DIRECTIONS FOR THIS TASK: This task calls for the lines below starting at the one containing "DOPORUČENÉ PŘÍSPĚVKY" and ending at the one containing "Gigabit Copper and 4x 10G", repeated exactly with both ends kept and pictures left out.

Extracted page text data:
Start of Block

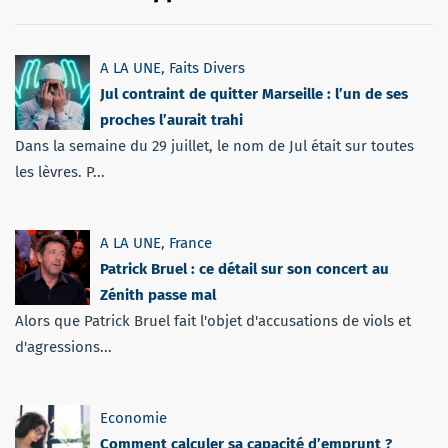
A LA UNE
,
Faits Divers
Jul contraint de quitter Marseille : l’un de ses
proches l’aurait trahi
Dans la semaine du 29 juillet, le nom de Jul était sur toutes
les lèvres. P...
A LA UNE
,
France
Patrick Bruel : ce détail sur son concert au
Zénith passe mal
Alors que Patrick Bruel fait l'objet d'accusations de viols et
d'agressions...
Economie
Comment calculer sa capacité d’emprunt ?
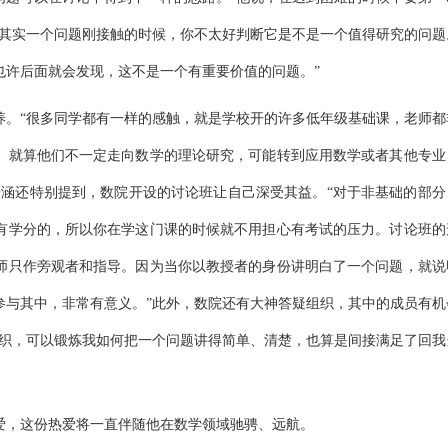
其实一个问题刚接触的时候，你不太好判断它是不是一个值得研究的问题
也许后面就会发现，这不是一个有重要价值的问题。
”
养。
“
很多同学都有一样的感触，就是学校开的许多低年级基础课，老师都
。就算他们不一定走向数学的理论研究，可能转到应用数学或者其他专业
子涵还特别提到，数院开设的讨论班让自己深受其益。
“
对于非基础的部分
有学分的，所以你在学这门课的时候就不用担心有考试的压力。讨论班的
师只作旁观者和指导。因为当你以教授者的身份讲明白了一个问题，就说
参与其中，非常有意义。
”
此外，数院还有大神答疑组织，其中的成员有机
织，可以锻炼我如何把一个问题讲得简单、清楚，也算是间接满足了回我
爱，这份热爱将一直伴随他在数学领域驰骋、远航。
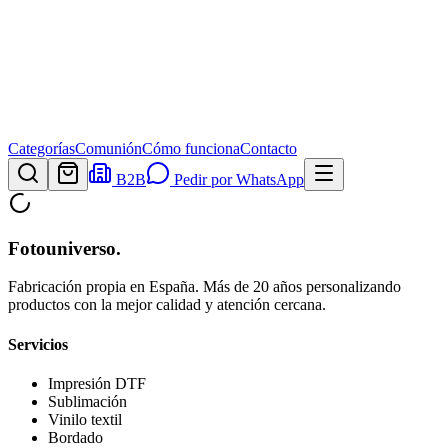
Categorías
Comunión
Cómo funciona
Contacto
B2B
Pedir por WhatsApp
Fotouniverso
.
Fabricación propia en España. Más de 20 años personalizando
productos con la mejor calidad y atención cercana.
Servicios
Impresión DTF
Sublimación
Vinilo textil
Bordado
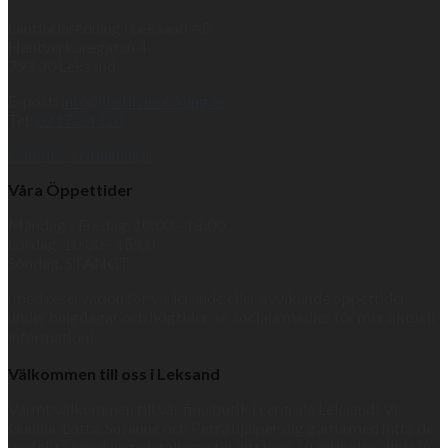
Lantliv inredning i Leksand AB
Hantverkaregatan 4
793 30 Leksand
E-post:
info@lantlivinredning.se
Tel:
0247-34320
Cookies-inställningar
Våra Öppettider
Måndag - Fredag, 10:00 - 18:00
Lördag, 10:00 - 15:00
Söndag, STÄNGT
(med reservation för varierande eller avvikande öppettider
under helgdagar och högtider, se sociala medier för mer aktuell
information)
Välkommen till oss i Leksand
Varmt välkommen till vår fina butik i centrala Leksand! Vi,
Gunilla, Lotta, Susanne och Petra hjälper dig gärna med hitta de
perfekta inredningsdetaljerna till ditt hem. Vi erbjuder allt från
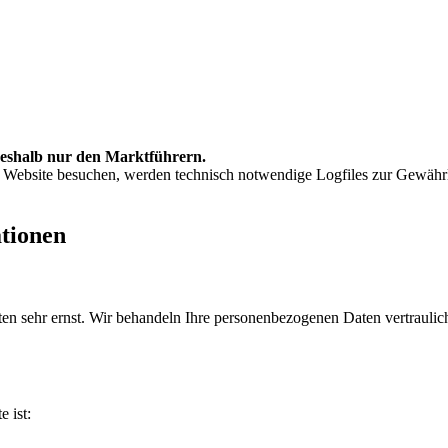
 deshalb nur den Marktführern.
 Website besuchen, werden technisch notwendige Logfiles zur Gewährlei
ationen
ten sehr ernst. Wir behandeln Ihre personenbezogenen Daten vertraulic
e ist:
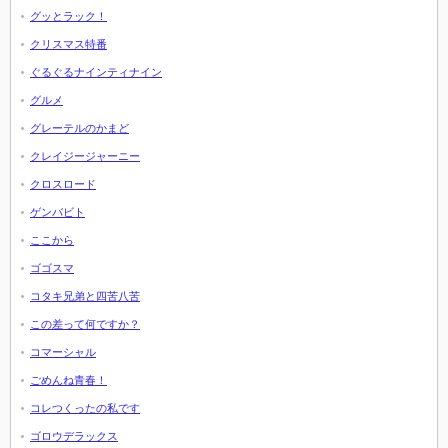
グッとラック！
クリスマス特番
ぐるぐるナインティナイン
グルメ
グレーテルのかまど
クレイジージャーニー
クロスロード
ゲンバビト
ここから
ゴゴスマ
コタキ兄弟と四苦八苦
この差って何ですか？
コマーシャル
ごめんね青春！
コレつくったの私です
ゴロウデラックス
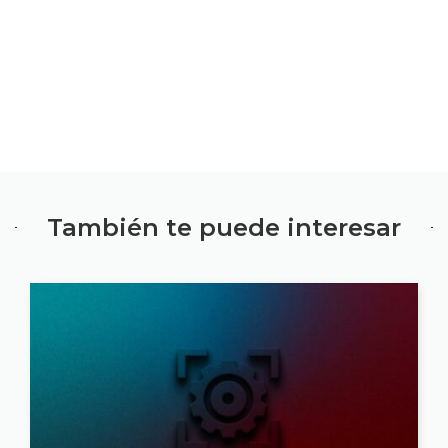
También te puede interesar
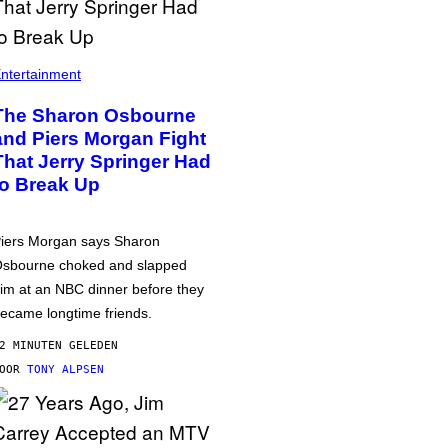
ntertainment
The Sharon Osbourne
and Piers Morgan Fight
That Jerry Springer Had
to Break Up
iers Morgan says Sharon
sbourne choked and slapped
im at an NBC dinner before they
ecame longtime friends.
2 MINUTEN GELEDEN
DOOR
TONY ALPSEN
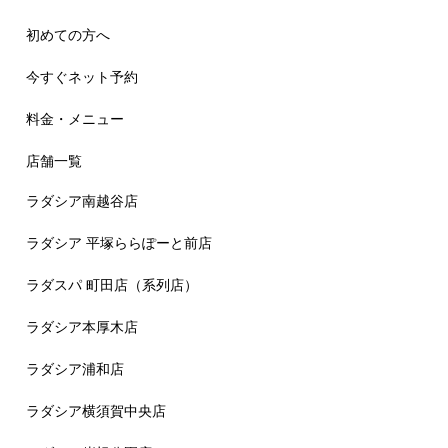
初めての方へ
今すぐネット予約
料金・メニュー
店舗一覧
ラダシア南越谷店
ラダシア 平塚ららぽーと前店
ラダスパ 町田店（系列店）
ラダシア本厚木店
ラダシア浦和店
ラダシア横須賀中央店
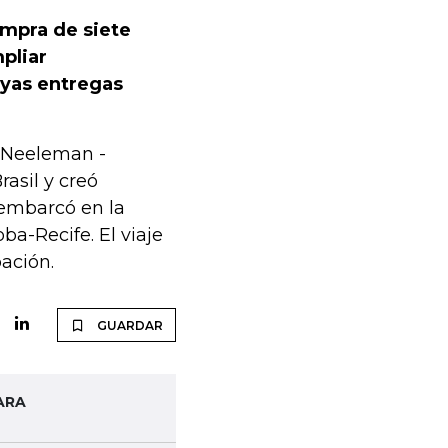
ompra de siete
pliar
uyas entregas
 Neeleman -
asil y creó
sembarcó en la
ba-Recife. El viaje
ación.
GUARDAR
ARA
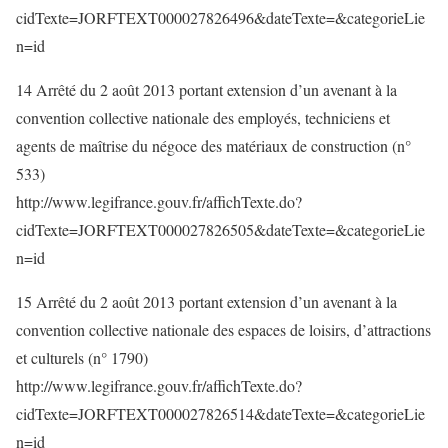
cidTexte=JORFTEXT000027826496&dateTexte=&categorieLie
n=id
14 Arrêté du 2 août 2013 portant extension d’un avenant à la
convention collective nationale des employés, techniciens et
agents de maîtrise du négoce des matériaux de construction (n°
533)
http://www.legifrance.gouv.fr/affichTexte.do?
cidTexte=JORFTEXT000027826505&dateTexte=&categorieLie
n=id
15 Arrêté du 2 août 2013 portant extension d’un avenant à la
convention collective nationale des espaces de loisirs, d’attractions
et culturels (n° 1790)
http://www.legifrance.gouv.fr/affichTexte.do?
cidTexte=JORFTEXT000027826514&dateTexte=&categorieLie
n=id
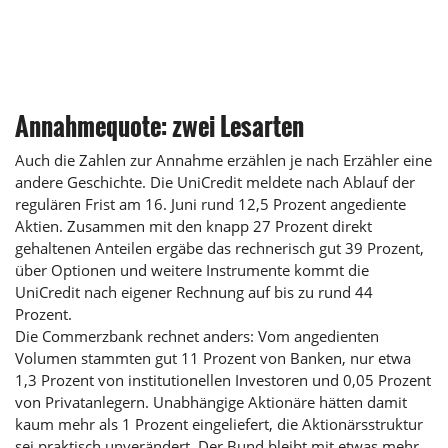
Annahmequote: zwei Lesarten
Auch die Zahlen zur Annahme erzählen je nach Erzähler eine
andere Geschichte. Die UniCredit meldete nach Ablauf der
regulären Frist am 16. Juni rund 12,5 Prozent angediente
Aktien. Zusammen mit den knapp 27 Prozent direkt
gehaltenen Anteilen ergäbe das rechnerisch gut 39 Prozent,
über Optionen und weitere Instrumente kommt die
UniCredit nach eigener Rechnung auf bis zu rund 44
Prozent.
Die Commerzbank rechnet anders: Vom angedienten
Volumen stammten gut 11 Prozent von Banken, nur etwa
1,3 Prozent von institutionellen Investoren und 0,05 Prozent
von Privatanlegern. Unabhängige Aktionäre hätten damit
kaum mehr als 1 Prozent eingeliefert, die Aktionärsstruktur
sei praktisch unverändert. Der Bund bleibt mit etwas mehr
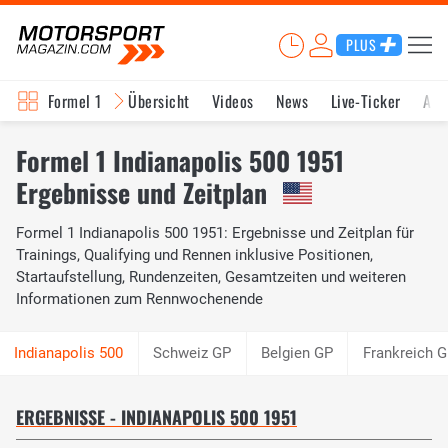
PLUS
Formel 1
Übersicht
Videos
News
Live-Ticker
Akt
Formel 1 Indianapolis 500 1951
Ergebnisse und Zeitplan
Formel 1 Indianapolis 500 1951: Ergebnisse und Zeitplan für
Trainings, Qualifying und Rennen inklusive Positionen,
Startaufstellung, Rundenzeiten, Gesamtzeiten und weiteren
Informationen zum Rennwochenende
Schweiz GP
Belgien GP
Frankreich 
ERGEBNISSE - INDIANAPOLIS 500 1951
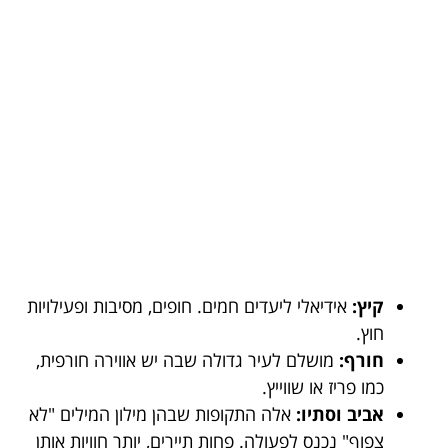
קיץ:
אידיאלי ליעדים חמים. חופים, מסיבות ופעילויות
חוץ.
חורף:
מושלם לעיר גדולה שבה יש אווירה חורפית,
כמו פריז או שווייץ.
אביב וסתיו:
אלה התקופות שבהן מילון המילים "לא
צפוף" נכנס לפעולה. פחות תיירים, יותר חוויות אותן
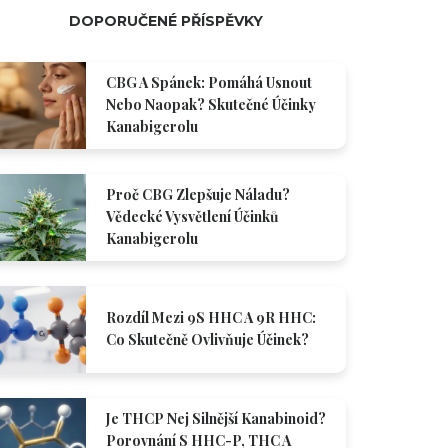
DOPORUČENÉ PŘÍSPĚVKY
CBG A Spánek: Pomáhá Usnout
Nebo Naopak? Skutečné Účinky
Kanabigerolu
Proč CBG Zlepšuje Náladu?
Vědecké Vysvětlení Účinků
Kanabigerolu
Rozdíl Mezi 9S HHC A 9R HHC:
Co Skutečně Ovlivňuje Účinek?
Je THCP Nej Silnější Kanabinoid?
Porovnání S HHC-P, THC A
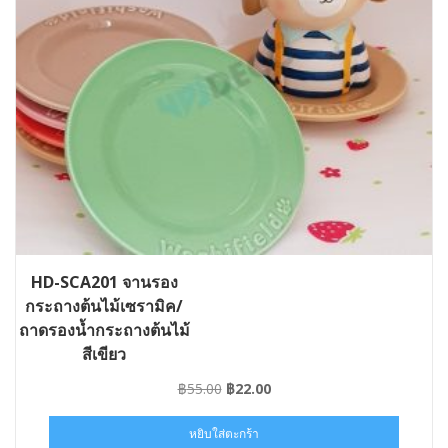
HD-SCA201 จานรอง
กระถางต้นไม้เซรามิค/
ถาดรองน้ำกระถางต้นไม้
สีเขียว
Original
Current
฿
55.00
฿
22.00
price
price
was:
is:
หยิบใส่ตะกร้า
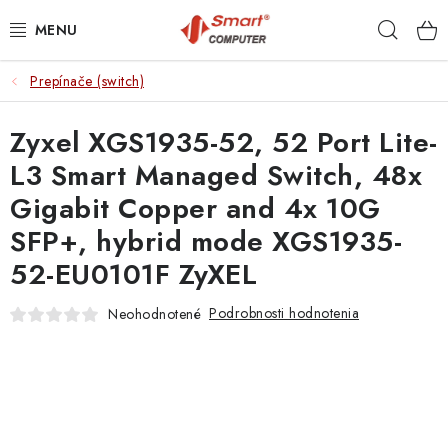
Prejsť
Hľad
na
obsah
Prepínače (switch)
NOTEBOOKY
Zyxel XGS1935-52, 52 Port Lite-
MOBILNÉ ZARIADENIA
L3 Smart Managed Switch, 48x
PC A KOMPONENTY
Gigabit Copper and 4x 10G
SFP+, hybrid mode XGS1935-
PERIFÉRIE
52-EU0101F ZyXEL
TLAČIARNE
Podrobnosti hodnotenia
Neohodnotené
SIETE
ELEKTRONIKA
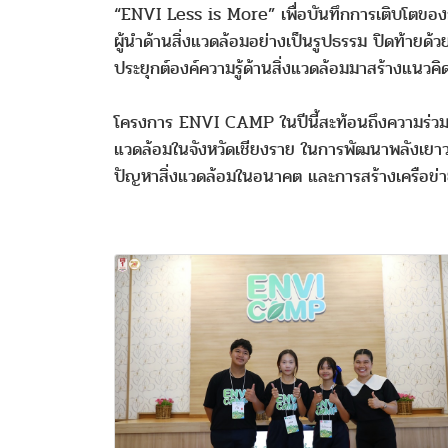
“ENVI Less is More” เพื่อบันทึกการเติบโตของ
ผู้นำด้านสิ่งแวดล้อมอย่างเป็นรูปธรรม ปิดท้า
ประยุกต์องค์ความรู้ด้านสิ่งแวดล้อมมาสร้างแนว
โครงการ ENVI CAMP ในปีนี้สะท้อนถึงความร่วมมื
แวดล้อมในจังหวัดเชียงราย ในการพัฒนาพลังเยาว
ปัญหาสิ่งแวดล้อมในอนาคต และการสร้างเครือข่ายผู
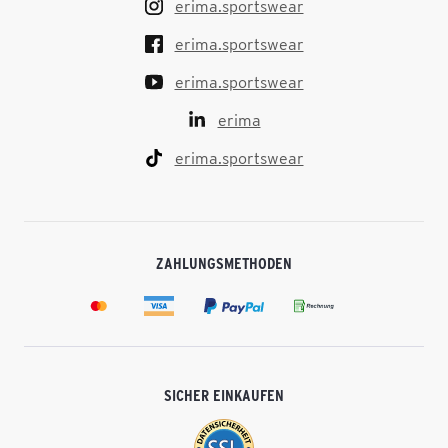
erima.sportswear
erima.sportswear
erima.sportswear
erima
erima.sportswear
ZAHLUNGSMETHODEN
SICHER EINKAUFEN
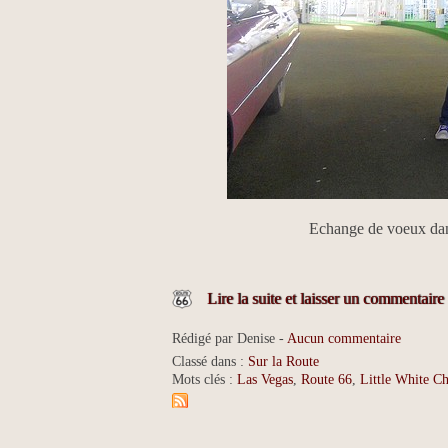
Echange de voeux dan
Lire la suite et laisser un commentaire
Rédigé par Denise -
Aucun commentaire
Classé dans :
Sur la Route
Mots clés :
Las Vegas
,
Route 66
,
Little White C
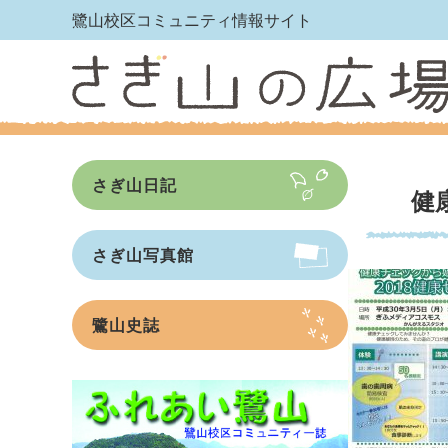
鷺山校区コミュニティ情報サイト
さぎ山日記
健
さぎ山写真館
鷺山史誌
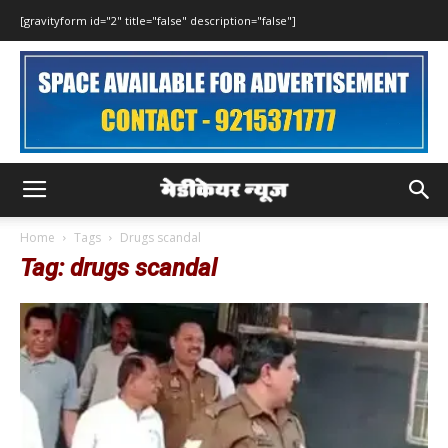
[gravityform id="2" title="false" description="false"]
Home
Tags
Drugs scandal
Tag: drugs scandal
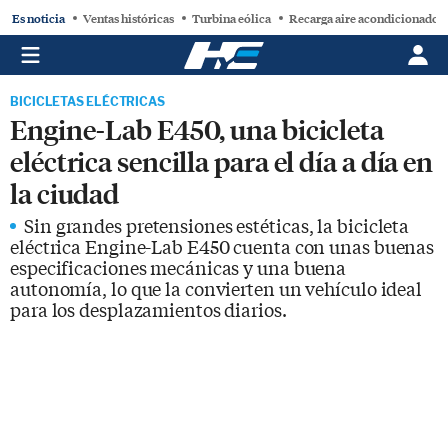
Es noticia
Ventas históricas
Turbina eólica
Recarga aire acondicionado
BICICLETAS ELÉCTRICAS
Engine-Lab E450, una bicicleta
eléctrica sencilla para el día a día en
la ciudad
Sin grandes pretensiones estéticas, la bicicleta
eléctrica Engine-Lab E450 cuenta con unas buenas
especificaciones mecánicas y una buena
autonomía, lo que la convierten un vehículo ideal
para los desplazamientos diarios.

End of Block

RESPONSE AREA:
DOPORUČENÉ PŘÍSPĚVKY
CBG A Spánek: Pomáhá Usnout
Nebo Naopak? Skutečné Účinky
Kanabigerolu
Proč CBG Zlepšuje Náladu?
Vědecké Vysvětlení Účinků
Kanabigerolu
Rozdíl Mezi 9S HHC A 9R HHC:
Co Skutečně Ovlivňuje Účinek?
Je THCP Nej Silnější Kanabinoid?
Porovnání S HHC-P, THC A
HD-SCA201 จานรอง
กระถางต้นไม้เซรามิค/
ถาดรองน้ำกระถางต้นไม้
สีเขียว
Original
Current
฿
55.00
฿
22.00
price
price
was:
is:
หยิบใส่ตะกร้า
Prejsť
Hľad
na
obsah
Prepínače (switch)
NOTEBOOKY
Zyxel XGS1935-52, 52 Port Lite-
MOBILNÉ ZARIADENIA
L3 Smart Managed Switch, 48x
PC A KOMPONENTY
Gigabit Copper and 4x 10G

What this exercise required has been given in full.